● Assigned task:
Print every line below exactly. Skip the pictures.

● Dataset:
------------------------
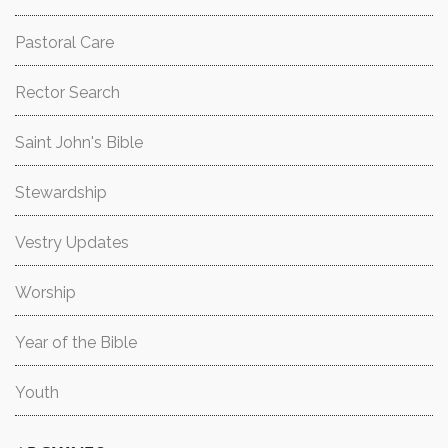
Pastoral Care
Rector Search
Saint John's Bible
Stewardship
Vestry Updates
Worship
Year of the Bible
Youth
------------------------
● Solution for this exercise:
Pastoral Care
Rector Search
Saint John's Bible
Stewardship
Vestry Updates
Worship
Year of the Bible
Youth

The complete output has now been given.